Now, you name what the new world should look like, but the people of Praiseworthy regularly went down to the donkey graveyard depot turnout all dressed up in their fancy travelling clothes to travel like normal travellers in the new modern way, on Planet’s conglomerate. No one was in love with what they had become—impatient people of the new time, having to wait for hours for the donkey bus that was never punctual, and they could not help what they saw in the heat and humidity, for everywhere they saw the failure of the conglomeration—the filthy surroundings which were not first class like themselves, while they were trying to wave off all the butterflies popping down from the ribbon of waves flying around the graveyard, and landing with filthy jointed legs for a few moments, here and there on the travellers in clean travelling clothes.
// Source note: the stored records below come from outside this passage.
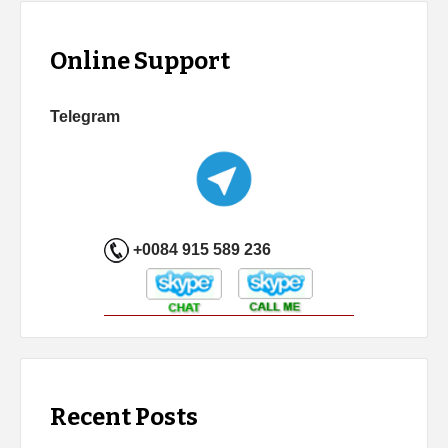
Online Support
Telegram
+0084 915 589 236
Recent Posts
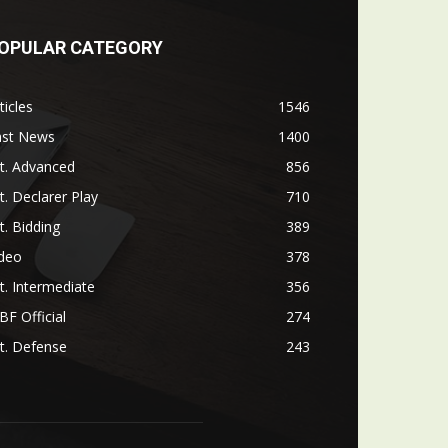
OPULAR CATEGORY
ticles
1546
ast News
1400
t. Advanced
856
t. Declarer Play
710
t. Bidding
389
ideo
378
t. Intermediate
356
F Official
274
t. Defense
243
Or else, having to swipe the germ-loaded feet of these white caper butterflies landing on their lips busy gasbagging about putrid donkey muck stinking in the air and filling their nostrils with pestilence. Everyone knew Widespread was loaded, and could easily have built them a modern and luxurious transport lounge terminal somewhere else while using one of those perpetual government trainee labour schemes to make Aboriginal people economically independent. The lack of facilities was seen as a disgrace, for Aboriginal people had rights, and should not be forced to have to wait for their bus at a stinking donkey depot. It was a human right to expect clean air in a modern world, where you do not have packs of butterflies extending their slender tube probosces along your skin to suck the salt from your sweat and taste the worth of your soul, before rising back into a polluted airborne rubbish dump of deadly viruses.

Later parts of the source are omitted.